Northwestern psychology study finds childhood ‘word gap’ can be combated early

Shane McKeon, Assistant Campus Editor

A Northwestern psychology professor co-authored a study arguing the “word gap” between lower income children and more affluent children, who hear more words during early childhood, can be combated at as early as two or three months of age.

Psychology Prof. Sandra Waxman and New York University Prof. Athena Vouloumanos write in their article “Listen Up! Speech is for Thinking During Infancy” that parents should speak to their infants more.

“It’s not because (children) have low vocabularies that they fail to achieve later on,” Waxman said in a University news release. “That’s far too simple. The vocabulary of a child — raised in poverty or in plenty — is really an index of the larger context in which language participates.”

The “word gap” refers to the difference in the number of words lower income children and more affluent children hear during their early childhoods. A 2003 study found children from “professional” families will hear 30 million more words in their first three years than children from “welfare” families.

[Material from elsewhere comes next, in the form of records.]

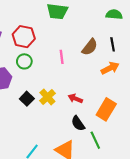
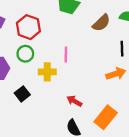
brown semicircle: (90, 47) -> (101, 23), moved
yellow cross: (47, 97) -> (47, 72), moved, turned 35

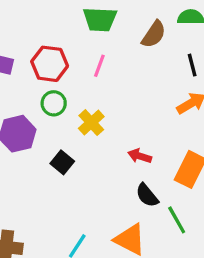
pink line: (66, 54) -> (99, 66), moved, turned 32
yellow cross: (47, 72) -> (91, 123), turned -30

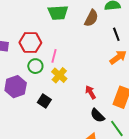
pink line: (99, 66) -> (54, 56), moved
red arrow: (140, 156) -> (91, 92), turned 48

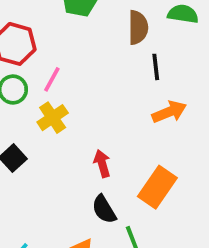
brown semicircle: (91, 18) -> (138, 27), turned -42
black line: (116, 34) -> (156, 67), moved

In their article, Waxman and Vouloumanos summarize new research that shows infants who listen to speech gain more than language skills. In the news release, Vouloumanos said listening to speech also “promotes the babies’ acquisition of the fundamental cognitive and social psychological capacities that form the foundation for subsequent learning.”

“These new results, culled from several different labs including our own, tell us that infants as young as 2 or 3 months of age not only love to listen to speech, but that they learn about fundamental cognitive and social relations better in the context of listening to speech than in any other context we’ve discovered yet,” Waxman said in the release.